Only the lines of the data below from the one with "ofessional." through the one with "in green and sustainable investments?" are wanted. Repeat them exactly.

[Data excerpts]
══════════

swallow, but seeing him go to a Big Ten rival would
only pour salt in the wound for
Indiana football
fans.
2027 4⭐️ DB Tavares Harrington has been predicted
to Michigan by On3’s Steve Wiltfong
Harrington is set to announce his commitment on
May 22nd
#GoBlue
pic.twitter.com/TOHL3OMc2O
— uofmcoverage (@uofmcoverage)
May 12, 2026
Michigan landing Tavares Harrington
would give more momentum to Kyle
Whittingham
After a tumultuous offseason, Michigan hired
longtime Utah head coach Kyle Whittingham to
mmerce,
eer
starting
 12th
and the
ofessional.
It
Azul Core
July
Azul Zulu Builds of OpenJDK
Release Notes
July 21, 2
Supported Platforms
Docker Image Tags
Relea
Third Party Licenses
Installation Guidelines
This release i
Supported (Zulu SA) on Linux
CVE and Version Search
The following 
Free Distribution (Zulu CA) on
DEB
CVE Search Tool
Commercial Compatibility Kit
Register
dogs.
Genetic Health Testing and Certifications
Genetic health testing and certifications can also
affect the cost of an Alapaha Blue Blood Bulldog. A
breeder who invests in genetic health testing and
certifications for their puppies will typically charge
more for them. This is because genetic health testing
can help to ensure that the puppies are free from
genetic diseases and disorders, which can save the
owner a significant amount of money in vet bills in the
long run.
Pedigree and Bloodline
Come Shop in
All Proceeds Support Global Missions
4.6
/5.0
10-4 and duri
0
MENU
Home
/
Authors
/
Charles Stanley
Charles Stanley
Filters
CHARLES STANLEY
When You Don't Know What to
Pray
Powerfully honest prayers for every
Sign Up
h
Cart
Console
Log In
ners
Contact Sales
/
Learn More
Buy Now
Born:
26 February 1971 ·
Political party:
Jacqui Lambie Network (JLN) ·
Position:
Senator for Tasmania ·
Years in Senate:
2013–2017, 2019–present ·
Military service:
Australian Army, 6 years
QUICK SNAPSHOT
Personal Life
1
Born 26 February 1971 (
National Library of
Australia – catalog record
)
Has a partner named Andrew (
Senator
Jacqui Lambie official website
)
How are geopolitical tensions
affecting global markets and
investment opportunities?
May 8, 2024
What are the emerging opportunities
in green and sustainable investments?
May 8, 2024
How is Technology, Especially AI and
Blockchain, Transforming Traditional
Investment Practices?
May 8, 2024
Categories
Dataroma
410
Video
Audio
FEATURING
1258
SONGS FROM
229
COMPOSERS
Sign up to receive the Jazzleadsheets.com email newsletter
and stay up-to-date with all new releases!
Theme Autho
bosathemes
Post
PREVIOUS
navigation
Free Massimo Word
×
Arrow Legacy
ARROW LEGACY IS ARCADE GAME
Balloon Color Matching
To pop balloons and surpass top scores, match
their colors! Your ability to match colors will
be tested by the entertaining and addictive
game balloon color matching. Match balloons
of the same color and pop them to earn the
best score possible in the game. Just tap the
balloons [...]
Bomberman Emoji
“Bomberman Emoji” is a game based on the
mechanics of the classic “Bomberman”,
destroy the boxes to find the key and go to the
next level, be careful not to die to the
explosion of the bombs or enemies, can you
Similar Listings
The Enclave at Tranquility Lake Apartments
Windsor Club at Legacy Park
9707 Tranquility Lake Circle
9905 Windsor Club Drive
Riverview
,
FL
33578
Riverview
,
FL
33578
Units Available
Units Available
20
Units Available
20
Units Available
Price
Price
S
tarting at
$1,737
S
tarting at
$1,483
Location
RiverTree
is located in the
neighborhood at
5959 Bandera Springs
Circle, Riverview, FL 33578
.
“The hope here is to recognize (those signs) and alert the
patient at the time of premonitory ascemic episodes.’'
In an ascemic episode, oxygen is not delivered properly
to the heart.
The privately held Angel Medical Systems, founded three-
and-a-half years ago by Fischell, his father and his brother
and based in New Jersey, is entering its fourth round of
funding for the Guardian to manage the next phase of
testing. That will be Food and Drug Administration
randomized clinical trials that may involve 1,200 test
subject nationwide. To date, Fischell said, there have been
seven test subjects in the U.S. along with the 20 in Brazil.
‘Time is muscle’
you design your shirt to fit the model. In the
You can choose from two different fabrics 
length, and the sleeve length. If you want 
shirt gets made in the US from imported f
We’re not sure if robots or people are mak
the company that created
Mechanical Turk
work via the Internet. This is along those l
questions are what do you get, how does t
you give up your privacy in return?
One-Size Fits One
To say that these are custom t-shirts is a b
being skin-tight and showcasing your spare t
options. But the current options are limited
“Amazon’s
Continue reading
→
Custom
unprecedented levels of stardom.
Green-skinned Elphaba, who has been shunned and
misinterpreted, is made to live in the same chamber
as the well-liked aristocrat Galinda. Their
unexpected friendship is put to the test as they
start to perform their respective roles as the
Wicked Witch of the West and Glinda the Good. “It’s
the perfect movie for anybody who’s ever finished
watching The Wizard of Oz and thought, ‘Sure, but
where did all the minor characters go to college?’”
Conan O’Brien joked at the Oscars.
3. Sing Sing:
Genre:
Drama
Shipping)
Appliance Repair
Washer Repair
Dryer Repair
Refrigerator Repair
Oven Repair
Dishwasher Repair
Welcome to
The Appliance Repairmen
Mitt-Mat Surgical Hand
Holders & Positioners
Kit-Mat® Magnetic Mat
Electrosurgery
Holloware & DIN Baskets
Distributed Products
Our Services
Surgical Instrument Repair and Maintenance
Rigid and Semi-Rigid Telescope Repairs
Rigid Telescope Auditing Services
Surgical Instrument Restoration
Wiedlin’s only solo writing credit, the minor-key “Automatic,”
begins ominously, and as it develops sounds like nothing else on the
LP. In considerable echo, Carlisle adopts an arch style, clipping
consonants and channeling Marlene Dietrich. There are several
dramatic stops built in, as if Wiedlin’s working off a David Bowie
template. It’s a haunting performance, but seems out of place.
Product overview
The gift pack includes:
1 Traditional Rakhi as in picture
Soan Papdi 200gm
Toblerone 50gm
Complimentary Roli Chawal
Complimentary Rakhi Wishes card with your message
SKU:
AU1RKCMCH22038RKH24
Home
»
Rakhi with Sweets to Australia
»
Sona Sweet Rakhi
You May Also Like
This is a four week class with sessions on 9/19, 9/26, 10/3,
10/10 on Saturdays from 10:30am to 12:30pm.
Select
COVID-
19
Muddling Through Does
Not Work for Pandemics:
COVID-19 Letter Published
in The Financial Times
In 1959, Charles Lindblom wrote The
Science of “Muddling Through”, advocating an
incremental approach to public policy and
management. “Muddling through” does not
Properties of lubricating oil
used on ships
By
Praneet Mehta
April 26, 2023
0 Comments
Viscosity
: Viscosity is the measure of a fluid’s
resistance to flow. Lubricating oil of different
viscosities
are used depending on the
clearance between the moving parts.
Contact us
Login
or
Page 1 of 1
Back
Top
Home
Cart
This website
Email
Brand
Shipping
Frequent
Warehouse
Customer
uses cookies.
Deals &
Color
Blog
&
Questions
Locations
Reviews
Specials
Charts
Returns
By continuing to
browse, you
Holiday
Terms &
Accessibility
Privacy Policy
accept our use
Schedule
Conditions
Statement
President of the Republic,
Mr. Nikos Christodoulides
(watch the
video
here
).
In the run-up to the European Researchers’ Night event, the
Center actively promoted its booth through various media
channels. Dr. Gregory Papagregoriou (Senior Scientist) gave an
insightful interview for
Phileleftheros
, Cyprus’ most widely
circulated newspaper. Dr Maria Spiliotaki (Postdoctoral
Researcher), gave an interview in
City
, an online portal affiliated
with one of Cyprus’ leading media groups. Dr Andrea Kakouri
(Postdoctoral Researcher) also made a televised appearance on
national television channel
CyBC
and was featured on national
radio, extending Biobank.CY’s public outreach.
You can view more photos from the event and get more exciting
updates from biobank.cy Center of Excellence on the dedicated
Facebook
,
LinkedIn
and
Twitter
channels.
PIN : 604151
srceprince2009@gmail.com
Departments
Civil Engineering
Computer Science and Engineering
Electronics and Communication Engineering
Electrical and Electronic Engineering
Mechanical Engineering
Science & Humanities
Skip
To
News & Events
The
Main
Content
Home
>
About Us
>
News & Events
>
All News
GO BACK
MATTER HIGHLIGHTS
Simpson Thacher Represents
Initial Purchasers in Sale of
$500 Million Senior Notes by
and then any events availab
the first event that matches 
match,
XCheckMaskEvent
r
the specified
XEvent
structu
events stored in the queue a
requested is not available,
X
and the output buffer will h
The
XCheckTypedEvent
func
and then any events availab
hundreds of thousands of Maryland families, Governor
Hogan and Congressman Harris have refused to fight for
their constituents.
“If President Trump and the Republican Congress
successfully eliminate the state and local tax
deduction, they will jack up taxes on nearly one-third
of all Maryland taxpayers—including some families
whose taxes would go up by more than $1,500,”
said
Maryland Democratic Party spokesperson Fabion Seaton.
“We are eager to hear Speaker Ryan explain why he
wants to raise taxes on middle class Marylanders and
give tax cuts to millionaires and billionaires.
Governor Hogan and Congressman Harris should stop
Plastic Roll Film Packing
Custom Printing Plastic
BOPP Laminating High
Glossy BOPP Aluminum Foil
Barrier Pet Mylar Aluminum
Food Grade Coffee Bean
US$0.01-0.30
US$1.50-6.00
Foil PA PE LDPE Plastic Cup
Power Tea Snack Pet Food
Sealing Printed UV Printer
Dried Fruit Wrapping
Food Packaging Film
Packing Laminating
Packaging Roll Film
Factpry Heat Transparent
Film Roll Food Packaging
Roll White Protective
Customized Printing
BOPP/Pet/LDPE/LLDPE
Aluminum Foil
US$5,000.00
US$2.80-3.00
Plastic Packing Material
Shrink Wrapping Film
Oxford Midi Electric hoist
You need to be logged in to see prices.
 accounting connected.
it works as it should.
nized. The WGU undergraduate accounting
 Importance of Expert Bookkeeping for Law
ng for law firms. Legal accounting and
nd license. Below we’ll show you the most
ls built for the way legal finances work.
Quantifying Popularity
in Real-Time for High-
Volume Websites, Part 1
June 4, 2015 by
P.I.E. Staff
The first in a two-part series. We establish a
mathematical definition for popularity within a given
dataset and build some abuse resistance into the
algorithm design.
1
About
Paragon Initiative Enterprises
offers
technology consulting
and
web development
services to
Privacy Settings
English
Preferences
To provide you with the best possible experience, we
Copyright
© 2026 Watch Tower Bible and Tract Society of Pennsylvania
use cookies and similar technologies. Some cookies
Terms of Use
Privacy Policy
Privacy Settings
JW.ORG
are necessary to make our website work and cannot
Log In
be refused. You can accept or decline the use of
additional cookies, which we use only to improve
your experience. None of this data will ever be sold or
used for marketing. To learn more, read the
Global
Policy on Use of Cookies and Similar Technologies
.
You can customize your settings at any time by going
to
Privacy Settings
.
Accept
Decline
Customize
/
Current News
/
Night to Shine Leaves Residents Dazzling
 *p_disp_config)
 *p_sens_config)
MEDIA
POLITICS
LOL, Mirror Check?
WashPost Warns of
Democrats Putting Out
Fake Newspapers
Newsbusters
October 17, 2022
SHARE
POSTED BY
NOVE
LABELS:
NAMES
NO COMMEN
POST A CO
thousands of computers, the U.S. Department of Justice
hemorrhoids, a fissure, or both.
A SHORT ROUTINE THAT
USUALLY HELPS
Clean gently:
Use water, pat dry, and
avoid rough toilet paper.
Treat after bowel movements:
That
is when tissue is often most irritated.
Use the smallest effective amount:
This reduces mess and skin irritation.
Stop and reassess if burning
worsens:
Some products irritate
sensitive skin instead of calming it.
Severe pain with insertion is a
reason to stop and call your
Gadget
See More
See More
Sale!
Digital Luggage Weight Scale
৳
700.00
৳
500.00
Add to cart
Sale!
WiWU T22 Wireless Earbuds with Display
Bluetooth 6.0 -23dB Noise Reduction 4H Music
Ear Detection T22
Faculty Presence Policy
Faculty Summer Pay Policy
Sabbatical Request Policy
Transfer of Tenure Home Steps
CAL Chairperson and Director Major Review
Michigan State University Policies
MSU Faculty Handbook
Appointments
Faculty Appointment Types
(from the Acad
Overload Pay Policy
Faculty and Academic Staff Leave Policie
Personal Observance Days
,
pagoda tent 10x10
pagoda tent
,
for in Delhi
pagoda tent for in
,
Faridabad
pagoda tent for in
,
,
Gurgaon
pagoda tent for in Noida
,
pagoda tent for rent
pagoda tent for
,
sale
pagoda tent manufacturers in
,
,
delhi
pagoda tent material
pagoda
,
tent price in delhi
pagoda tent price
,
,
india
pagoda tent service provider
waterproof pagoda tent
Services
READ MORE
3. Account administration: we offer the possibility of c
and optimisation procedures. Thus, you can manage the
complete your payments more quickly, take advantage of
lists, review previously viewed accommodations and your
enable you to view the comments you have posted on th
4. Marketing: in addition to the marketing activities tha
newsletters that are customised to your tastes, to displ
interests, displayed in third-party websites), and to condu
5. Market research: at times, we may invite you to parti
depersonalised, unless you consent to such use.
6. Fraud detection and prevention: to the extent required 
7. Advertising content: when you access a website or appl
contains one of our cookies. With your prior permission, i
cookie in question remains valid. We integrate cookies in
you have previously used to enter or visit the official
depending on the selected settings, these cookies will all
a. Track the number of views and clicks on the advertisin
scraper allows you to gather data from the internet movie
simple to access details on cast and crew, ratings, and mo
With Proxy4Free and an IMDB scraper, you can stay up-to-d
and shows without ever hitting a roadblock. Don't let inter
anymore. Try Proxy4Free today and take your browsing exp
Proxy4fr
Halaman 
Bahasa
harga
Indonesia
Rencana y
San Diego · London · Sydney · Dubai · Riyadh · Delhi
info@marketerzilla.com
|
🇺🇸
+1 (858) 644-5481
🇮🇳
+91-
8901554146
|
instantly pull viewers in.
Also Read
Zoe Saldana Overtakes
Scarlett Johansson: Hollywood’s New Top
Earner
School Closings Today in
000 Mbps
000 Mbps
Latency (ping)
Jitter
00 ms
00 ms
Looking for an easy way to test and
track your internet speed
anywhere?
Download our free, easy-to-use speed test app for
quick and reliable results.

══════════

RESPONSE TO THE EXERCISE:
ofessional.
It
Azul Core
July
Azul Zulu Builds of OpenJDK
Release Notes
July 21, 2
Supported Platforms
Docker Image Tags
Relea
Third Party Licenses
Installation Guidelines
This release i
Supported (Zulu SA) on Linux
CVE and Version Search
The following 
Free Distribution (Zulu CA) on
DEB
CVE Search Tool
Commercial Compatibility Kit
Register
dogs.
Genetic Health Testing and Certifications
Genetic health testing and certifications can also
affect the cost of an Alapaha Blue Blood Bulldog. A
breeder who invests in genetic health testing and
certifications for their puppies will typically charge
more for them. This is because genetic health testing
can help to ensure that the puppies are free from
genetic diseases and disorders, which can save the
owner a significant amount of money in vet bills in the
long run.
Pedigree and Bloodline
Come Shop in
All Proceeds Support Global Missions
4.6
/5.0
10-4 and duri
0
MENU
Home
/
Authors
/
Charles Stanley
Charles Stanley
Filters
CHARLES STANLEY
When You Don't Know What to
Pray
Powerfully honest prayers for every
Sign Up
h
Cart
Console
Log In
ners
Contact Sales
/
Learn More
Buy Now
Born:
26 February 1971 ·
Political party:
Jacqui Lambie Network (JLN) ·
Position:
Senator for Tasmania ·
Years in Senate:
2013–2017, 2019–present ·
Military service:
Australian Army, 6 years
QUICK SNAPSHOT
Personal Life
1
Born 26 February 1971 (
National Library of
Australia – catalog record
)
Has a partner named Andrew (
Senator
Jacqui Lambie official website
)
How are geopolitical tensions
affecting global markets and
investment opportunities?
May 8, 2024
What are the emerging opportunities
in green and sustainable investments?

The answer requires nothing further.